If you want to create an illustration that has the look of a transparent objects in it, there are couple of ways to do this. The first way is to actually use the Rgb Intensity slider. I'm going to switch to the Sphere 3D tool, and notice that by default Rgb Intensity has set to 100. I want to switch to the BasicMaterial. There is nothing about his material that is transparent by default. That's an opaque material. So I'm going to draw a sphere on to the canvas. Without changing the material at all, I'm going to lower the Rgb Intensity, and draw onto the canvas. And now we get, semi transparent sphere.

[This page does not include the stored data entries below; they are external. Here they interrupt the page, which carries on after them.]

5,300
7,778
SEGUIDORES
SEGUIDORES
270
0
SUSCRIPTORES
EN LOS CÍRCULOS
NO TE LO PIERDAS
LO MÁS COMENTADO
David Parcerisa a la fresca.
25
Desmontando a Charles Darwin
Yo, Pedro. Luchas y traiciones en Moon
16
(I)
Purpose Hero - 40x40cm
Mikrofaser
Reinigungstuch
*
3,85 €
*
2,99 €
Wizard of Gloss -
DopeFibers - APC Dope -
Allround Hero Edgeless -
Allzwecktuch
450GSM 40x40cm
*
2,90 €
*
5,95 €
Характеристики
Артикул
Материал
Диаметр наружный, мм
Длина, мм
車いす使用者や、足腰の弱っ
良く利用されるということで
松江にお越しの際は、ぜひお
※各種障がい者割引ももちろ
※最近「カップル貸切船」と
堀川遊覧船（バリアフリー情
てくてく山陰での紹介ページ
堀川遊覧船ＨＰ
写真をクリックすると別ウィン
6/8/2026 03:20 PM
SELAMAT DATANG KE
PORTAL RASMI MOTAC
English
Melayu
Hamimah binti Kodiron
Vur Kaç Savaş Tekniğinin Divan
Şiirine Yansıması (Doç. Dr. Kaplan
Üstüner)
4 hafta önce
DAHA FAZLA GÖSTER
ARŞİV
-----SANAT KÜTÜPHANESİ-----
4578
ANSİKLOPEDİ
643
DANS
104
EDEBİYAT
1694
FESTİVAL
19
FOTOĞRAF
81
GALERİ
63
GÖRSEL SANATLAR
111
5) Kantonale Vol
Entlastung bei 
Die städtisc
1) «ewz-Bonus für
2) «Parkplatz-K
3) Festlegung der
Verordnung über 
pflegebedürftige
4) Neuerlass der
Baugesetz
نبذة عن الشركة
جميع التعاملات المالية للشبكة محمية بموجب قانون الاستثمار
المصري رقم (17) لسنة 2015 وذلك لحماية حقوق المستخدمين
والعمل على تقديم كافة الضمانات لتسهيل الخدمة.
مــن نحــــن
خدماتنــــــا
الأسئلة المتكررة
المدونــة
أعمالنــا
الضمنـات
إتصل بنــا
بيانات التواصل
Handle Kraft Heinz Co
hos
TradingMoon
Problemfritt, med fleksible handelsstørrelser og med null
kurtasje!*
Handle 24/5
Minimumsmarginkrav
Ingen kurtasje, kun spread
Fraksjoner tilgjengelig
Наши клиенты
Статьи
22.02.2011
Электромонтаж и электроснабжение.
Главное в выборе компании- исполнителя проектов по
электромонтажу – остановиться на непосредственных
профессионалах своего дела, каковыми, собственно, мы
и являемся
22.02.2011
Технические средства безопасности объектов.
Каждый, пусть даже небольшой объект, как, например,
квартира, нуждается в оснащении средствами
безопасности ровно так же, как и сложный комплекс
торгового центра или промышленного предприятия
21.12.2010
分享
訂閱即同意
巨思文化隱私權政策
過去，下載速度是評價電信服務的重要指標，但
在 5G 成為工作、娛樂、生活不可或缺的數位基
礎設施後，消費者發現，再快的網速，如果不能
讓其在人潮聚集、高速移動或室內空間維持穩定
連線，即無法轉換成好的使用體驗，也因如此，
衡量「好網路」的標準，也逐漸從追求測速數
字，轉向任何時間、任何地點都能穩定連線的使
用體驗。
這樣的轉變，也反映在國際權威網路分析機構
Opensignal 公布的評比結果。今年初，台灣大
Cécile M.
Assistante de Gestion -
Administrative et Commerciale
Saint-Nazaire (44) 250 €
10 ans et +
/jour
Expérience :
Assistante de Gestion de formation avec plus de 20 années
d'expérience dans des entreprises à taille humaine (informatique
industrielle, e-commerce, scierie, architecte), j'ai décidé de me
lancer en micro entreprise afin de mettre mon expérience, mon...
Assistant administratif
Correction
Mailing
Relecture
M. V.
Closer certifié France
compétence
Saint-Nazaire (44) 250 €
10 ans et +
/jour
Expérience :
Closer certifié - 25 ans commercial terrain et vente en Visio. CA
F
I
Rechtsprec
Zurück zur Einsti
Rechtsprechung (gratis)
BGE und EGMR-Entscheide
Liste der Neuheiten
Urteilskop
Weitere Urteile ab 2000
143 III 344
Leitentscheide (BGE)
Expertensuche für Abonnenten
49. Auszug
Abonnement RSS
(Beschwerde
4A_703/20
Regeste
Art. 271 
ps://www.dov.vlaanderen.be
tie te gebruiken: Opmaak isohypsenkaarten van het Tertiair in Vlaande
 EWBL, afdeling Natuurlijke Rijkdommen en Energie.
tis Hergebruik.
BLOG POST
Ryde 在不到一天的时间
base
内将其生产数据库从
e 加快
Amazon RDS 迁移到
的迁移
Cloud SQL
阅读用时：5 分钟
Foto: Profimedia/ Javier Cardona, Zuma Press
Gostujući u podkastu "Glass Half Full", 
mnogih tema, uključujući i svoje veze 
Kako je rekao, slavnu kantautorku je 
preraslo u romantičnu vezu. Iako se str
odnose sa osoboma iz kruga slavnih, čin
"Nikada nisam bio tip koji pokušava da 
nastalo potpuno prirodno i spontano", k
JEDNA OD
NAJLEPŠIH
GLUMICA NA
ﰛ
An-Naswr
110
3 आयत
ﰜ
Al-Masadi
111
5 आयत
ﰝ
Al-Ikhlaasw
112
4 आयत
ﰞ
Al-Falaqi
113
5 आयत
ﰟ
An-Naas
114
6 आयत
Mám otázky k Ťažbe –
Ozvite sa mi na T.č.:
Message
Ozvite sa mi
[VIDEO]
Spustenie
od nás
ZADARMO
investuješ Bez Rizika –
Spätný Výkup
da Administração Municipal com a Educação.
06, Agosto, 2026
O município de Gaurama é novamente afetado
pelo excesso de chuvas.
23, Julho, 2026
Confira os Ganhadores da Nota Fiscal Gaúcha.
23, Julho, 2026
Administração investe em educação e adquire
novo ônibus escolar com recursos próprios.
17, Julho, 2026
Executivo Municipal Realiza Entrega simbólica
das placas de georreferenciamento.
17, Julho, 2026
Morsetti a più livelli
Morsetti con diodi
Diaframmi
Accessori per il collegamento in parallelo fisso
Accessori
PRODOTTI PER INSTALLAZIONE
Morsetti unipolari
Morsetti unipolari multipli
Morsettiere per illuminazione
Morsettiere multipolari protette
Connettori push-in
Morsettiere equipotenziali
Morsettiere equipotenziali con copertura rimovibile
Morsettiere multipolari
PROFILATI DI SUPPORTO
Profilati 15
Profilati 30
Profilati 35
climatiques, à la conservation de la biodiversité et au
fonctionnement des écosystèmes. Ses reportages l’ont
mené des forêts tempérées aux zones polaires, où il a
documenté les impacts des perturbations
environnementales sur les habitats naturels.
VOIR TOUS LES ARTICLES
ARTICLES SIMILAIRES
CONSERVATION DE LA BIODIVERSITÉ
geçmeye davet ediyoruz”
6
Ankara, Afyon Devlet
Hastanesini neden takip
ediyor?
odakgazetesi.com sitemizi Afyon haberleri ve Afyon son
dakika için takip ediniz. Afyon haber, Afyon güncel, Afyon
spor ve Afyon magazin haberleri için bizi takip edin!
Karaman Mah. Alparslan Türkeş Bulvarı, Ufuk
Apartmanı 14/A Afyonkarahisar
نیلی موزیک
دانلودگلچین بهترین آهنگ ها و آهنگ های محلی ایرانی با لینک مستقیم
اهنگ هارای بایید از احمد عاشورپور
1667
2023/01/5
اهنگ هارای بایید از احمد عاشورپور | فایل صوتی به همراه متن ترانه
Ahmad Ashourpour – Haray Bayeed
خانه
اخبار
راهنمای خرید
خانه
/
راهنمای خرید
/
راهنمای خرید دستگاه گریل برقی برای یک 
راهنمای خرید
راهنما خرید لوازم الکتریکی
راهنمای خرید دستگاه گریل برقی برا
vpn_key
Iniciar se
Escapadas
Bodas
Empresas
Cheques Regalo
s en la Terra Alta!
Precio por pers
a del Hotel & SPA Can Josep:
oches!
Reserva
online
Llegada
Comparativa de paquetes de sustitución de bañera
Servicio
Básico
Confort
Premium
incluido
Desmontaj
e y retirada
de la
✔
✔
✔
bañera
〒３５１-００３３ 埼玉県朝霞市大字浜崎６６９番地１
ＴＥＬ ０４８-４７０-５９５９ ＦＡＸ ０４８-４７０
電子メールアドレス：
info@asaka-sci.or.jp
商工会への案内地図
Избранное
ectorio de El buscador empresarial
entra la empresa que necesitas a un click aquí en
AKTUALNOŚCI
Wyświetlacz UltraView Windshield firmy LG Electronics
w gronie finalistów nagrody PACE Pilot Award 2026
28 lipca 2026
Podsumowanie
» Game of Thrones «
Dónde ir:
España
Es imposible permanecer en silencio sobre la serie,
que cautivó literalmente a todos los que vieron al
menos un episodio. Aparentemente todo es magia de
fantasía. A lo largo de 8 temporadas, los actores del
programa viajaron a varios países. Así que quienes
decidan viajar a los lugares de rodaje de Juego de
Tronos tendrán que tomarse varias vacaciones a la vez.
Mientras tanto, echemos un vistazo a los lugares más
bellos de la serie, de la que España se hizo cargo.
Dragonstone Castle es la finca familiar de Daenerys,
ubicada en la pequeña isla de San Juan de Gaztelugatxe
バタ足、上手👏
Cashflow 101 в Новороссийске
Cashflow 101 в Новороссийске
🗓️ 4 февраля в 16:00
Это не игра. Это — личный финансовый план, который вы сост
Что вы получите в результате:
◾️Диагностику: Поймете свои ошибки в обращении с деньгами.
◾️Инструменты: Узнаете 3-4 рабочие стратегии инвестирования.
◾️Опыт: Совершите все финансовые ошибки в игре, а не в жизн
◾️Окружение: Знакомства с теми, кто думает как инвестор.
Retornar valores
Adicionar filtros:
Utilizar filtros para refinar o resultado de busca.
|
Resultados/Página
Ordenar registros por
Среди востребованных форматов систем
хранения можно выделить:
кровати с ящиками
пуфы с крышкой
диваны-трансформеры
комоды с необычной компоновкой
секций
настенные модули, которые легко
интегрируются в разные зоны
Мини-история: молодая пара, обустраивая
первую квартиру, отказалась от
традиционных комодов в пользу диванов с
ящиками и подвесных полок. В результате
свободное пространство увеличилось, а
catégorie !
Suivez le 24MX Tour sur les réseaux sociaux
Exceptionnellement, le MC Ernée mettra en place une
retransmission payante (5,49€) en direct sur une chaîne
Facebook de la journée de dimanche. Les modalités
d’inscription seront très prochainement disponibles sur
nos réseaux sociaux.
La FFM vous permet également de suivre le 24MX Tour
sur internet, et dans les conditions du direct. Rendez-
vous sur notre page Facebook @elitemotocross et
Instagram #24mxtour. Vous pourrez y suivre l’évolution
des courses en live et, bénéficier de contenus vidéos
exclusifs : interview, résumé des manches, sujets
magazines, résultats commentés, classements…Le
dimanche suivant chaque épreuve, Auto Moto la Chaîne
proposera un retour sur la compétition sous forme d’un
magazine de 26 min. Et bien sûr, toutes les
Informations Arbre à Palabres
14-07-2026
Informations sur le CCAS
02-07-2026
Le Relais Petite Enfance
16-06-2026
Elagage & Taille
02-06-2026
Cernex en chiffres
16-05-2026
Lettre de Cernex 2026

The more I lower the Intensity, the more transparent the sphere becomes. I can go to the Draw palette, and add a little bit of Refraction to this Transparency. It's only going to effect new spheres that I draw on the canvas that have a low Rgb Intensity. You can start to see some of that Refraction there. It might be a bit much so, let's pull that down to about 4, here we go. You can see the light is being bent around these areas, around the corner. So that's one way to create transparency in you objects, and you can draw that on the canvas, and now it's been converted to pixel, so I can incorporate this into an illustration.
Another way is to use the material transparency. So I'm going to press Ctrl+N to clear the document. I'm going to turn Rgb Intensity back to full strength. In fact, I'm going to choose a different Material all together. This is a ToyPlastic material. Let's draw a sphere, or two, or three on the canvas, and to create the look of the transparency, if I go to the Material palette and increase the Transparency slider, we don't see any difference. In fact, if I go and Render, using Best Render quality, I still don't see anything transparent.
In order to get the Transparency to actually work, this works with Document layers. So let me turn this back to Preview, let's create a new layer, and now I'm going to draw some spheres on this new layer, and I'm going to increase the Transparency. I don't see anything different yet. The key is this Flattened button. If I turn this off, now I get the Transparency that I would expect.
It's kind of a strange workflow. If you want to create a transparent object using the controls in the Material palette, including the Transparency Curve to adjust the Transparency based on the facing parts of the object, in other words, the parts of the sphere that face us are more transparent, than the parts that are on the edge, and that's controlled by this curve. This is the center transparency, and this is the edge transparency. We will bring that up; now the edge becomes transparent as well. And then when I Render using Best quality, looks a little bit better. That is the secret to creating transparent objects when you are working on an illustration in ZBrush.